Every record below, from first to last: print it exactly as shown.

Segment Start: RECORDS FOR THIS TASK

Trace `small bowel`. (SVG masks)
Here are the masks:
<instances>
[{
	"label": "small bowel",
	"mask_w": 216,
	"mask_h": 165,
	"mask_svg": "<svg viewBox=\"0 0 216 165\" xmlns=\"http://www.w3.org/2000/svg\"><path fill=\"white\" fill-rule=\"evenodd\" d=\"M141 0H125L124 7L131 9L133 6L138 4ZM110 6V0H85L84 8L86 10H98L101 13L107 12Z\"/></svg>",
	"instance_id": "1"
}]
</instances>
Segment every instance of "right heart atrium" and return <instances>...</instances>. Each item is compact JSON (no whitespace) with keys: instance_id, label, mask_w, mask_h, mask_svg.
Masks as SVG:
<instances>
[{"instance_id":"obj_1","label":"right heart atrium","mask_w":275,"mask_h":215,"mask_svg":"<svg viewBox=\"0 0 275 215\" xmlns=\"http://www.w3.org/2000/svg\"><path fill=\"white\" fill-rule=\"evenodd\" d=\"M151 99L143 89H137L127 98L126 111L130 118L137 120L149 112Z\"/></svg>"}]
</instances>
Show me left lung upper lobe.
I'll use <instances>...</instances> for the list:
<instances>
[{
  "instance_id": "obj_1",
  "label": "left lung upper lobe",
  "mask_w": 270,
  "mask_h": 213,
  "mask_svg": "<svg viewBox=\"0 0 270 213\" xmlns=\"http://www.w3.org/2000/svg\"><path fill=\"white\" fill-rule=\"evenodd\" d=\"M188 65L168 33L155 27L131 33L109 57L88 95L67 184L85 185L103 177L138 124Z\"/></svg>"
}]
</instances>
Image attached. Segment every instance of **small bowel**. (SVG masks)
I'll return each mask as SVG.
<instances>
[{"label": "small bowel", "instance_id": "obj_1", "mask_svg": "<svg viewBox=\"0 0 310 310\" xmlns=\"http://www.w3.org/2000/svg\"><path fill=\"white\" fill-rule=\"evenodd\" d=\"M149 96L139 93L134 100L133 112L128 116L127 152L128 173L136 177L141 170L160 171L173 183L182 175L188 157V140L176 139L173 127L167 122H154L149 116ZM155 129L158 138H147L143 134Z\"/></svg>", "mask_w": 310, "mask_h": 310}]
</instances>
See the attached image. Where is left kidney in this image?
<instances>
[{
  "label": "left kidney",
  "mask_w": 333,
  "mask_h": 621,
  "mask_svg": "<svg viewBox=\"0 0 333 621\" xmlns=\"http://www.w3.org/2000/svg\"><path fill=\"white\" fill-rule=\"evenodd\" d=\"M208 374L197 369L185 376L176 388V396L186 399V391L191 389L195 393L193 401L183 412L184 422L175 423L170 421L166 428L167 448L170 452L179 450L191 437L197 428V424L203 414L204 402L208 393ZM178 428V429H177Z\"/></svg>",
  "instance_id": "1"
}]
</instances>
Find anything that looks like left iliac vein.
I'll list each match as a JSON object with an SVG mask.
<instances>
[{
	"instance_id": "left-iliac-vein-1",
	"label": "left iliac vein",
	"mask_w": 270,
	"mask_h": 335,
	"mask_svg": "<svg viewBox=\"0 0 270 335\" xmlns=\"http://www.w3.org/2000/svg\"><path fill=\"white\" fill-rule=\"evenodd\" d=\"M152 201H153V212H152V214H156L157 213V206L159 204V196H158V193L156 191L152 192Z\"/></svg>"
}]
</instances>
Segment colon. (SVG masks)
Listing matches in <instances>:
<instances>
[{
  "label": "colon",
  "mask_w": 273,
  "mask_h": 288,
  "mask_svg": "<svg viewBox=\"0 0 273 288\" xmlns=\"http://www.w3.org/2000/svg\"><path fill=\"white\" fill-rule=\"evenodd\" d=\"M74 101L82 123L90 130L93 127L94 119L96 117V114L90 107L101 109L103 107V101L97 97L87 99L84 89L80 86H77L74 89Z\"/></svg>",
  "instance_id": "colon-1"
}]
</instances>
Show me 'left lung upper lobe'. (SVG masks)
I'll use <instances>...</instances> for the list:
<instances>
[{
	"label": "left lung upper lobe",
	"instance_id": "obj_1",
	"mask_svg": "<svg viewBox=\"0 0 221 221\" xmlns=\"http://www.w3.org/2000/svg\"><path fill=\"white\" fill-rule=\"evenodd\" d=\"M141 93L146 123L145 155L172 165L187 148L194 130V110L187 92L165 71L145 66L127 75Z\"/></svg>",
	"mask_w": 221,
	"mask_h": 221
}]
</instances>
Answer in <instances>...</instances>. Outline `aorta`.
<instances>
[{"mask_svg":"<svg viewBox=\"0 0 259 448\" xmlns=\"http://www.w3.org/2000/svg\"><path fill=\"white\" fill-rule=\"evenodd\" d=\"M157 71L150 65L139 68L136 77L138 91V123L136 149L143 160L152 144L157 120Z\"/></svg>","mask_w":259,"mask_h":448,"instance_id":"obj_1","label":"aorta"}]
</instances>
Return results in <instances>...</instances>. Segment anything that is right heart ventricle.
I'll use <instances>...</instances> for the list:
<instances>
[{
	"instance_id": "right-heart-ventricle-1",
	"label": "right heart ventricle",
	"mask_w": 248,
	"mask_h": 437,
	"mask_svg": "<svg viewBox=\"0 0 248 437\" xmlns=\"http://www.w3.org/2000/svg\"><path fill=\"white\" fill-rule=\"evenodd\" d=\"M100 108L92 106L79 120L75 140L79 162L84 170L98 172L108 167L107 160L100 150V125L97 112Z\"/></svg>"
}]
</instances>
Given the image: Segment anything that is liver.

Segment End: RECORDS FOR THIS TASK

SOLUTION TO THIS EXERCISE »
Trace `small bowel`. (SVG masks)
Here are the masks:
<instances>
[{
	"label": "small bowel",
	"mask_w": 216,
	"mask_h": 165,
	"mask_svg": "<svg viewBox=\"0 0 216 165\" xmlns=\"http://www.w3.org/2000/svg\"><path fill=\"white\" fill-rule=\"evenodd\" d=\"M141 0H125L124 7L131 9L133 6L138 4ZM110 6V0H85L84 8L86 10H98L101 13L107 12Z\"/></svg>",
	"instance_id": "1"
}]
</instances>
Segment every instance of "right heart atrium" and return <instances>...</instances>. Each item is compact JSON (no whitespace) with keys: instance_id, label, mask_w, mask_h, mask_svg.
Masks as SVG:
<instances>
[{"instance_id":"obj_1","label":"right heart atrium","mask_w":275,"mask_h":215,"mask_svg":"<svg viewBox=\"0 0 275 215\" xmlns=\"http://www.w3.org/2000/svg\"><path fill=\"white\" fill-rule=\"evenodd\" d=\"M151 99L143 89H137L127 98L126 111L130 118L137 120L149 112Z\"/></svg>"}]
</instances>
Show me left lung upper lobe.
I'll use <instances>...</instances> for the list:
<instances>
[{
  "instance_id": "obj_1",
  "label": "left lung upper lobe",
  "mask_w": 270,
  "mask_h": 213,
  "mask_svg": "<svg viewBox=\"0 0 270 213\" xmlns=\"http://www.w3.org/2000/svg\"><path fill=\"white\" fill-rule=\"evenodd\" d=\"M188 65L168 33L155 27L131 33L109 57L88 95L67 184L85 185L103 177L138 124Z\"/></svg>"
}]
</instances>
Image attached. Segment every instance of **small bowel**. (SVG masks)
I'll return each mask as SVG.
<instances>
[{"label": "small bowel", "instance_id": "obj_1", "mask_svg": "<svg viewBox=\"0 0 310 310\" xmlns=\"http://www.w3.org/2000/svg\"><path fill=\"white\" fill-rule=\"evenodd\" d=\"M149 96L139 93L134 100L133 112L128 116L127 152L128 173L136 177L141 170L160 171L173 183L182 175L188 157V140L176 139L173 127L167 122H154L149 116ZM155 129L158 138H147L143 134Z\"/></svg>", "mask_w": 310, "mask_h": 310}]
</instances>
See the attached image. Where is left kidney in this image?
<instances>
[{
  "label": "left kidney",
  "mask_w": 333,
  "mask_h": 621,
  "mask_svg": "<svg viewBox=\"0 0 333 621\" xmlns=\"http://www.w3.org/2000/svg\"><path fill=\"white\" fill-rule=\"evenodd\" d=\"M208 374L197 369L185 376L176 388V396L186 399V391L191 389L195 393L193 401L183 412L184 422L175 423L170 421L166 428L167 448L170 452L179 450L191 437L197 428V424L203 414L204 402L208 393ZM178 428V429H177Z\"/></svg>",
  "instance_id": "1"
}]
</instances>
Find anything that looks like left iliac vein.
I'll list each match as a JSON object with an SVG mask.
<instances>
[{
	"instance_id": "left-iliac-vein-1",
	"label": "left iliac vein",
	"mask_w": 270,
	"mask_h": 335,
	"mask_svg": "<svg viewBox=\"0 0 270 335\" xmlns=\"http://www.w3.org/2000/svg\"><path fill=\"white\" fill-rule=\"evenodd\" d=\"M152 201H153V212H152V214H156L157 213V206L159 204V196H158V193L156 191L152 192Z\"/></svg>"
}]
</instances>
Segment colon. (SVG masks)
Listing matches in <instances>:
<instances>
[{
  "label": "colon",
  "mask_w": 273,
  "mask_h": 288,
  "mask_svg": "<svg viewBox=\"0 0 273 288\" xmlns=\"http://www.w3.org/2000/svg\"><path fill=\"white\" fill-rule=\"evenodd\" d=\"M74 101L82 123L90 130L93 127L94 119L96 117V114L90 107L101 109L103 107V101L97 97L87 99L84 89L80 86H77L74 89Z\"/></svg>",
  "instance_id": "colon-1"
}]
</instances>
Show me 'left lung upper lobe'. (SVG masks)
I'll use <instances>...</instances> for the list:
<instances>
[{
	"label": "left lung upper lobe",
	"instance_id": "obj_1",
	"mask_svg": "<svg viewBox=\"0 0 221 221\" xmlns=\"http://www.w3.org/2000/svg\"><path fill=\"white\" fill-rule=\"evenodd\" d=\"M141 93L146 123L145 155L172 165L187 148L194 130V110L187 92L165 71L145 66L127 75Z\"/></svg>",
	"mask_w": 221,
	"mask_h": 221
}]
</instances>
Answer in <instances>...</instances>. Outline `aorta`.
<instances>
[{"mask_svg":"<svg viewBox=\"0 0 259 448\" xmlns=\"http://www.w3.org/2000/svg\"><path fill=\"white\" fill-rule=\"evenodd\" d=\"M157 71L150 65L139 68L136 77L138 91V123L136 149L143 160L152 144L157 120Z\"/></svg>","mask_w":259,"mask_h":448,"instance_id":"obj_1","label":"aorta"}]
</instances>
Return results in <instances>...</instances>. Segment anything that is right heart ventricle.
I'll use <instances>...</instances> for the list:
<instances>
[{
	"instance_id": "right-heart-ventricle-1",
	"label": "right heart ventricle",
	"mask_w": 248,
	"mask_h": 437,
	"mask_svg": "<svg viewBox=\"0 0 248 437\" xmlns=\"http://www.w3.org/2000/svg\"><path fill=\"white\" fill-rule=\"evenodd\" d=\"M100 108L92 106L79 120L75 140L79 162L84 170L98 172L108 167L107 160L100 150V125L97 112Z\"/></svg>"
}]
</instances>
Given the image: Segment anything that is liver.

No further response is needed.